Na base os princípios seguintes de ética profissional no jornalismo foram preparados como uma área de concordância internacional e como uma fonte de inspiração para códigos de ética nacionais e regionais. Pretende-se que esse grupo de princípios seja promovido autonomamente por cada organização profissional através de meios e significados mais adequados a seus membros.
A Fenaj (Federação Nacional de Jornalistas) do Brasil adotou este código para a realidade brasileira. E nele dispõe sobre a responsabilidade dos profissionais que atuam nesta área, no que diz respeito a: Principio I — O Direito das Pessoas de Retificar Informação, Princípio II — A Dedicação do Jornalista para Realidade Objetiva. Princípio III — A Responsabilidade Social do jornalista. Princípio IV — A Integridade do Jornalista Profissional. Princípio V — O Público Tem Acesso e Participação. Princípio VI — Respeito à Privacidade e à Dignidade Humana. Princípio VII — Respeito ao Interesse Público. Princípio VIII — Respeito aos Valores Universais e à Diversidade de Culturas. Princípio IX — Eliminação da Guerra e de Outros Grandes Males que Confrontam a Humanidade. Princípio X — Promoção de uma Nova Ordem Mundial de Informação e Comunicação
Com isso observamos que “ser” jornalista é muito mais sério do que se pensa. E não basta uma ideia na cabeça e um papel na mão. O peso da caneta pode recair sobre pessoas, coisas ou fatos infundados, que chamamos de “noticiosos”. É isso que vemos num amontoado de “ desabafos” esparramados em redes sociais com objetivo de confundir a cabeça das pessoas ou usá-las como massa de manobra. O exercício do jornalismo não é para aventureiros, pois a “palavra depois de proferida não volta atrás”, e diz o antigo ditado que, “ basta um instante de gloria para se forjar um herói e a vida inteira para se fazer um homem de bem" . Por isso todo cuidado é pouco quando se trata de falar da vida alheia pois pode se cometer, como se diz no latim: “aberratio ictus” .
Todo jornalista consciente de seu papel na sociedade e conhecedor do seu código de ética sabe que jamais detalhes sobre a vida pessoal de alguém pode ser considerado “noticia”. Isso fere os princípios básicos que norteiam a profissão e faz o diferencial entre um jornalista e um mero especulador, conhecido popularmente como “fofoqueiro “.
E existem atualmente pessoas que colocam em seus perfis que são formadas em Universidades Federais, sem contudo, ter completado sequer o segundo grau.
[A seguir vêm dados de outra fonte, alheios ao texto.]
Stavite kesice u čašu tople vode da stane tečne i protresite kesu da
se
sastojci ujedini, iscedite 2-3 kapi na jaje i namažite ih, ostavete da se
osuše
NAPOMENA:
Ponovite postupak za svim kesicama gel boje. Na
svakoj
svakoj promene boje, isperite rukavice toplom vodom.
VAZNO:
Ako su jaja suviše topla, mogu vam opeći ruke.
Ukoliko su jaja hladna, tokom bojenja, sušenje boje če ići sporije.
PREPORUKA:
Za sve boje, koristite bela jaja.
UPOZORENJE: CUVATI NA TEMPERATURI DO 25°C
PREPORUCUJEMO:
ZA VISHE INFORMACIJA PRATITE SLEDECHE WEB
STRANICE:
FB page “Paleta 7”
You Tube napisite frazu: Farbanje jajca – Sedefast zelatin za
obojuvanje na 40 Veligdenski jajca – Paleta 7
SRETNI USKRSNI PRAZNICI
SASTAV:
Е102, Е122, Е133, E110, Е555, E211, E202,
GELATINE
Existem os que se formam em “Direito” em faculdades particulares e jamais passam no regime da Ordem (OAB) e viram “mediadores” de Facebook. Não restando outra opção, se julgam “jornalista” sem jamais ter acesso a conteúdo catedráticos que devem ser religiosamente pesados diariamente a fim de não se cometer injustiça. Cuidado, porque o Código de Ética prevê a responsabilidade jurídica do texto ao jornalista que o escreveu. E os processos de indenização por dano moral, graças a Deus tem caminhado a passos largos. “- Auctori incumbit onus probandi´.